Periodi della nostra vita in cui abbiamo creduto così tanto a qualcosa da dedicarci anima e corpo ma alla fine tutti i nostri sforzi sono andati “perduti” e le nostre aspettative non sono state rispettate.

Spesso avviene perché le nostre aspettative sono alte o perché ci aspettavamo risultati più “veloci”.
Quello che ignoriamo è che i risultati vengono fuori con la costanza.

PS: Notare che ho messo la parola perduti tra virgolette. Questo perché nessuna esperienza è perduta e chi siamo oggi / cosa sappiamo fare è una somma di tutte le esperienze passate.

Fai mente locale e cerca di capire da dove deriva il tuo blocco. Prendendo coscienza dei propri scheletri siamo in grado di combatterli.

SCUSA NUMERO 4: VOGLIO CERTEZZE

Come anticipato nell’introduzione questo è un grandissimo blocco che molte persone hanno ed è qua che sorge la vera domanda:

Vuoi una SICURA e CERTA vita da dipendente, che ti assicurerà qualche libertà quando sarai anziano (e qua ho pure qualche dubbio), o preferisci rischiare di avere una VITA AGIATA e la possibilità di fare quello che vuoi fin da giovane (e non solo da anziano)?!”

Eh si, ho detto RISCHIARE DI AVERE UNA VITA AGIATA perché noi siamo abituati a vedere il rischio come la possibilità di perdere qualcosa e non ci accorgiamo mai che il rischio è anche la possibilità di ottenere qualcosa!!!

Beh, a parer mio c’è molto più da guadagnare che da perdere che dici?

Nel peggiore dei casi continuerete ad essere i dipendenti di qualche azienducciola (o grossa azienda spero per voi) e nulla sarà cambiato.

Ma ci avrete provato!

Non avrete perso senza lottare, non vi sarete arresi senza provare ma soprattutto non sarete rimasti passivi di fronte a quello che vi succedeva.

Eh già, la fortuna esiste.
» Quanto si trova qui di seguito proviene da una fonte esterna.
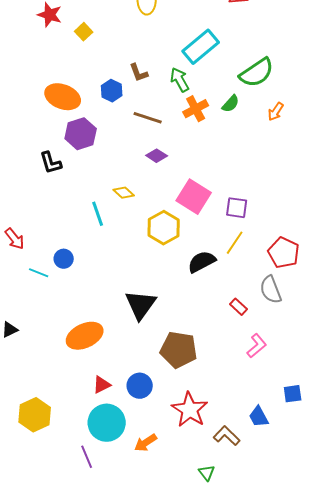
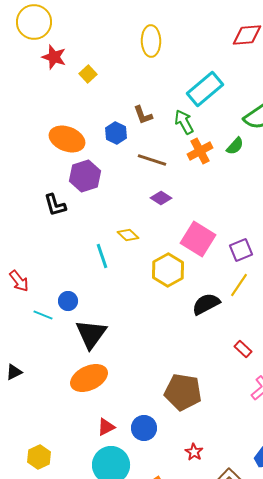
purple square: (237, 208) -> (241, 250), turned -30
black triangle: (141, 305) -> (91, 334), moved
red star: (190, 410) -> (194, 452), size x0.5
yellow hexagon: (35, 415) -> (39, 457), size x0.7

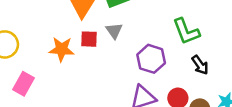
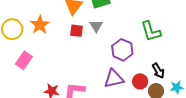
orange star: (61, 49) -> (40, 25), moved, turned 30
black arrow: (200, 65) -> (158, 71), moved

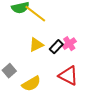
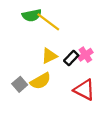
yellow semicircle: (31, 84) -> (41, 81), moved

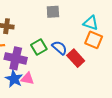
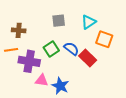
gray square: (53, 12) -> (59, 21), moved
cyan triangle: (91, 23) -> (89, 22), moved, turned -49
blue star: (14, 79) -> (60, 86), moved

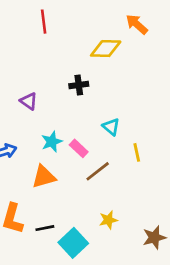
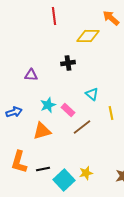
red line: (44, 22) -> (54, 16), moved
purple triangle: (29, 101) -> (31, 75), turned -32
yellow star: (108, 220) -> (86, 173), moved

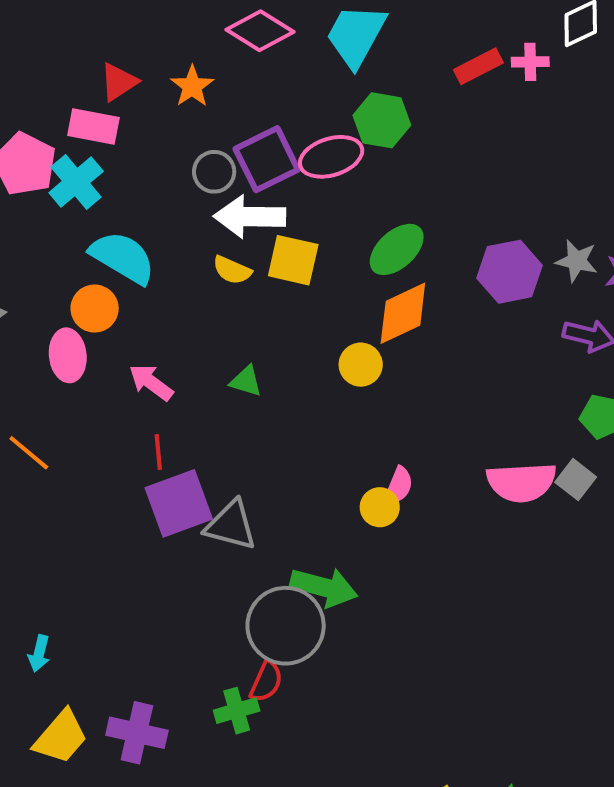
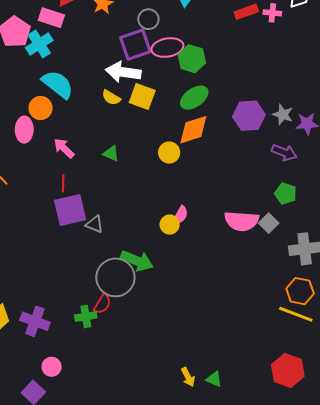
green hexagon: (382, 120) -> (192, 59), moved
gray circle: (214, 172) -> (148, 19), moved
gray triangle: (231, 525) -> (95, 224), size x0.7

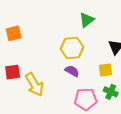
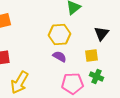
yellow arrow: (34, 85) -> (20, 82), moved, turned 60

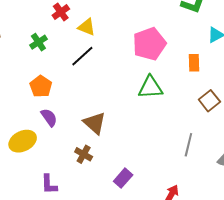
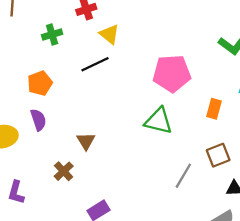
brown triangle: (95, 123) -> (86, 141), size x0.7
gray line: (188, 145) -> (183, 176), moved

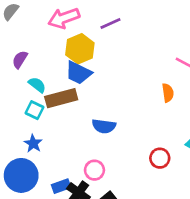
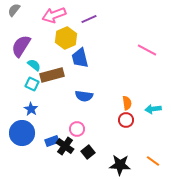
purple semicircle: (20, 59) -> (21, 46), size x1.6
blue trapezoid: (78, 73) -> (80, 58), moved, turned 50
orange semicircle: (168, 93) -> (127, 103), moved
Il fatto è che non è determinata da un flusso già scritto di eventi. La fortuna la si può incoraggiare semplicemente facendo la miglior scelta possibile nel limite delle nostre capacità e conoscenze: ed ecco che anche studiare e formarsi continuamente risulta decisivo.

SCUSA NUMERO 5: Eh la mia vita sociale?!

La vita sociale è uno degli aspetti più importanti della nostra esistenza.

Noi viviamo in una società proprio perché socializzare ci ha fatto protetto e ci ha permesso di evolverci.

Senza entrare in discorsi di supremazia della specie (a cui nemmeno credo) se siamo quello che siamo lo dobbiamo sicuramente alla capacità di socializzare tra di noi: insieme ci siamo aiutati, siamo cresciuti e siamo progrediti.

Perché dovreste dunque rinunciare alla vostra vita sociale che tanto è importante?

Il punto è che nessuno vi chiede di smettere di viverla: se quello che abbiamo visto al punto 1 (IL TEMPO) è vero, voi avete almeno 4 ore al giorno da dedicare a ciò che volete.

Volete farmi credere che la vostra vita sociale occupa 4 ore al giorno tutti i giorni?

FANTASTICO!

Sicuramente sarete la star delle serate in discoteca ma probabilmente non sarete mai un imprenditore.

Essere imprenditore comporta dei sacrifici che, con il giusto approccio e la giusta organizzazione, possono essere ridotti al minimo: ma anche se ridotti, dei sacrifici ci saranno comunque!

Adesso sta a voi decidere se siete pronti ad investire su voi stessi oppure no!